TASK DETAILS:
Beneath this line are entries. Copy the range from the line with "नवनियुक्त केन्द्रीय शिक्षा मंत्री से की" to the line with "koak gara bihotzez", ends included, exactly; leave pictures out.
+ + + + + + +
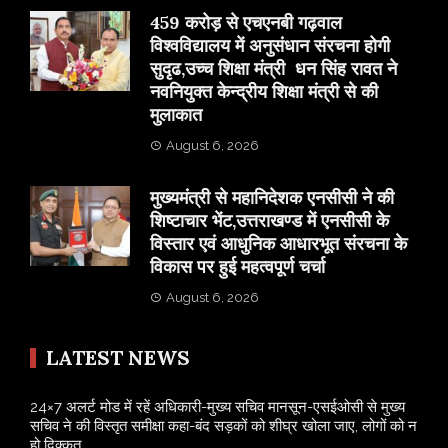
459 करोड़ से एचएनबी गढ़वाल
विश्वविद्यालय में अनुसंधान संरचना होगी
सुदृढ,उच्च शिक्षा मंत्री धन सिंह रावत ने
नवनियुक्त केन्द्रीय शिक्षा मंत्री से की
मुलाकात
August 6, 2026
मुख्यमंत्री से महानिदेशक एनसीसी ने की
शिष्टाचार भेंट,उत्तराखण्ड में एनसीसी के
विस्तार एवं आधुनिक आधारभूत संरचना के
विकास पर हुई महत्वपूर्ण चर्चा
August 6, 2026
LATEST NEWS
24×7 अलर्ट मोड में रहें अधिकारी-मुख्य सचिव मानसून-एसईओसी से मुख्य
सचिव ने की विस्तृत समीक्षा कहा-बंद सड़कों को शीघ्र खोला जाए, लोगों को न
हो दिक्कत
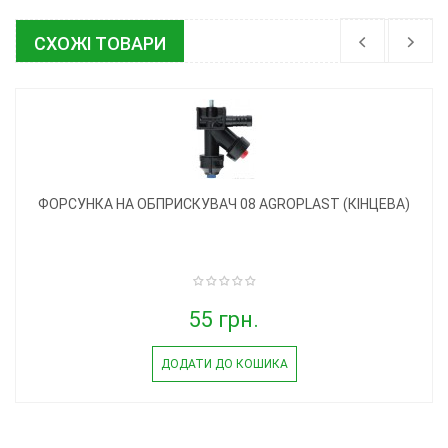
СХОЖІ ТОВАРИ
ФОРСУНКА НА ОБПРИСКУВАЧ 08 AGROPLAST (КІНЦЕВА)
55 грн.
ДОДАТИ ДО КОШИКА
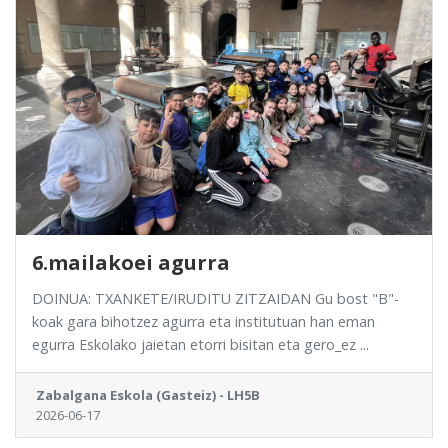
6.mailakoei agurra
DOINUA: TXANKETE/IRUDITU ZITZAIDAN Gu bost "B"-
koak gara bihotzez agurra eta institutuan han eman
egurra Eskolako jaietan etorri bisitan eta gero_ez ...
Zabalgana Eskola (Gasteiz) - LH5B
2026-06-17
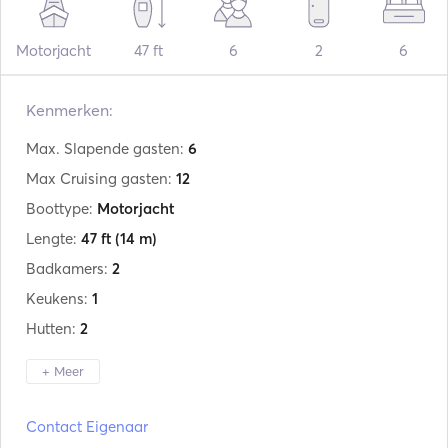
Motorjacht
47 ft
6
2
6
Kenmerken:
Max. Slapende gasten:
6
Max Cruising gasten:
12
Boottype:
Motorjacht
Lengte:
47 ft
(14 m)
Badkamers:
2
Keukens:
1
Hutten:
2
+ Meer
Fabrikant:
Sunseeker
Contact Eigenaar
Model:
Camargue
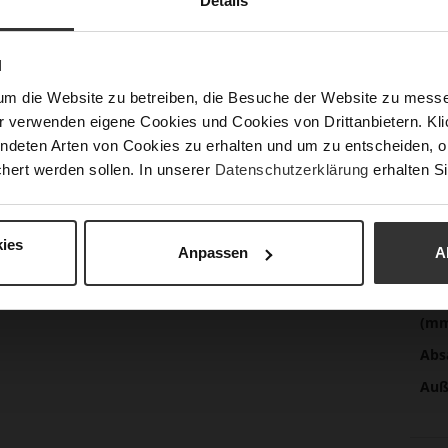
Details
Meh
Fut
Inf
Lei
N
Nac
um die Website zu betreiben, die Besuche der Website zu mes
r verwenden eigene Cookies und Cookies von Drittanbietern. Klic
ndeten Arten von Cookies zu erhalten und um zu entscheiden, o
Fun
hert werden sollen. In unserer
Datenschutzerklärung
erhalten Si
Ver
ies
Anpassen
A
Gor
Abs
(m
Abs
Auß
+ + + + + + +
REPLY TO THE TASK:
नवनियुक्त केन्द्रीय शिक्षा मंत्री से की
मुलाकात
August 6, 2026
मुख्यमंत्री से महानिदेशक एनसीसी ने की
शिष्टाचार भेंट,उत्तराखण्ड में एनसीसी के
विस्तार एवं आधुनिक आधारभूत संरचना के
विकास पर हुई महत्वपूर्ण चर्चा
August 6, 2026
LATEST NEWS
24×7 अलर्ट मोड में रहें अधिकारी-मुख्य सचिव मानसून-एसईओसी से मुख्य
सचिव ने की विस्तृत समीक्षा कहा-बंद सड़कों को शीघ्र खोला जाए, लोगों को न
हो दिक्कत
СХОЖІ ТОВАРИ
ФОРСУНКА НА ОБПРИСКУВАЧ 08 AGROPLAST (КІНЦЕВА)
55 грн.
ДОДАТИ ДО КОШИКА
6.mailakoei agurra
DOINUA: TXANKETE/IRUDITU ZITZAIDAN Gu bost "B"-
koak gara bihotzez agurra eta institutuan han eman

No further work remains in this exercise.